The Oyster Question: Scientists, Watermen, and the Maryland Chesapeake Bay Since 1880 (Environmental History and the American South)

Current price: $200.78
Publication Date: October 1st, 2009
Publisher:
University of Georgia Press
ISBN:
9780820326986
Pages:
352

Description

In The Oyster Question, Christine Keiner applies perspectives of environmental, agricultural, political, and social history to examine the decline of Maryland's iconic Chesapeake Bay oyster industry.

Oystermen have held on to traditional ways of life, and some continue to use preindustrial methods, tonging oysters by hand from small boats.

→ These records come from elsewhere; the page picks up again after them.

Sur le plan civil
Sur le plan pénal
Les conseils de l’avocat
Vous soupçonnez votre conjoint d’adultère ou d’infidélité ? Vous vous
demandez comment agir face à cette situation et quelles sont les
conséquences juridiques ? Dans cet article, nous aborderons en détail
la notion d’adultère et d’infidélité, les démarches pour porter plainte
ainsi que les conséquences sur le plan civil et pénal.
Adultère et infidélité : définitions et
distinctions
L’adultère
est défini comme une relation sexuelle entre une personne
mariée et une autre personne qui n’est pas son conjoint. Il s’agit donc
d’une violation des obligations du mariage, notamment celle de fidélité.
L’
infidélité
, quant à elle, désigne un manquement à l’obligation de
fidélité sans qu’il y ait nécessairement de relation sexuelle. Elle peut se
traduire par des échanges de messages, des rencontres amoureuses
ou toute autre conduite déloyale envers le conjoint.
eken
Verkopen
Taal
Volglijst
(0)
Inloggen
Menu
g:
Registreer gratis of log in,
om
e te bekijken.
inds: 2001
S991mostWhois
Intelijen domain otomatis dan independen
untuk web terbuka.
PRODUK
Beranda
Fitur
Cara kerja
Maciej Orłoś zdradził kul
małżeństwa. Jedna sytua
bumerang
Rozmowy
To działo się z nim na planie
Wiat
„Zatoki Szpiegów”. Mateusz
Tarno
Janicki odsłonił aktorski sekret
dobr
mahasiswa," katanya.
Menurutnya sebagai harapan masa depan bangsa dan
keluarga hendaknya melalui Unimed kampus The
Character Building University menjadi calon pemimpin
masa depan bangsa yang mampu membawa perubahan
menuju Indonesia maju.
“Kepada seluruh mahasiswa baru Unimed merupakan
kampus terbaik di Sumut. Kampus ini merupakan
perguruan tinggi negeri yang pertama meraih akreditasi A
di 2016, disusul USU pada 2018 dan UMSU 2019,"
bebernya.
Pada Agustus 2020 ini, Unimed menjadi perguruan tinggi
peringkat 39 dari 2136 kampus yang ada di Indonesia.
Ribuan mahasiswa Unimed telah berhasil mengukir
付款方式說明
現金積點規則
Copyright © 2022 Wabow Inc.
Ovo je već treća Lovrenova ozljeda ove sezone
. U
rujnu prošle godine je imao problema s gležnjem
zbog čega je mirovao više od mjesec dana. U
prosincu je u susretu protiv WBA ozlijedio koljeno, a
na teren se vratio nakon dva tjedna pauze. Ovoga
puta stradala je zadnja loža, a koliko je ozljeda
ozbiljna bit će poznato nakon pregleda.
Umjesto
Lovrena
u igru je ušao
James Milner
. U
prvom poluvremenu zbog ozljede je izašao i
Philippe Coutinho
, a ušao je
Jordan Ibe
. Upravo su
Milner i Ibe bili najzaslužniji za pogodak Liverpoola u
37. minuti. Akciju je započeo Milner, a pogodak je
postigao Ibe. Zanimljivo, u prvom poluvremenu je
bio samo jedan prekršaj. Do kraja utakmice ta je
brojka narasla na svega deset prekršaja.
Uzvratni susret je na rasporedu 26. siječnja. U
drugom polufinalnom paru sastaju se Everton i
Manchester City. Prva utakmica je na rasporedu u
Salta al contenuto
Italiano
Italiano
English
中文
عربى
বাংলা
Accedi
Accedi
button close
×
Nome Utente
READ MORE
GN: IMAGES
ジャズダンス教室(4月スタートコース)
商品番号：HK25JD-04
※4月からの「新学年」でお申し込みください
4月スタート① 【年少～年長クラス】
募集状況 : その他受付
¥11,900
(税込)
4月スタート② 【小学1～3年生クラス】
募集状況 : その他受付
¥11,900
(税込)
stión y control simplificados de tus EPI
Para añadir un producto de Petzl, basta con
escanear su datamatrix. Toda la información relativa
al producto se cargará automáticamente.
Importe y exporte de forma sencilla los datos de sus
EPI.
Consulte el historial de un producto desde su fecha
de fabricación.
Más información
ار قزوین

Others use more intensive tools, and thus it is commonly believed that a lack of regulation enabled oystermen to exploit the bay to the point of ruin.

But Keiner offers an opposing view in which state officials, scientists, and oystermen created a regulated commons that sustained tidewater communities for decades. Not until the 1980s did a confluence of natural and unnatural disasters weaken the bay's resilience enough to endanger the oyster resource. Keiner examines conflicts that pitted scientists in favor of privatization against watermen who used their power in the statehouse to stave off the forces of rural change. Her study breaks new ground regarding the evolution of environmental politics at the state rather than the federal level.

The Oyster Question concludes with the impassioned ongoing debate over introducing nonnative oysters to the Chesapeake Bay and how that proposal might affect the struggling watermen and their identity as the last hunter-gatherers of the industrialized world.

About the Author

CHRISTINE KEINER is a professor of science, technology, and society at Rochester Institute of Technology and the author of The Oyster Question: Scientists, Watermen, and the Maryland Chesapeake Bay since 1880 (Georgia).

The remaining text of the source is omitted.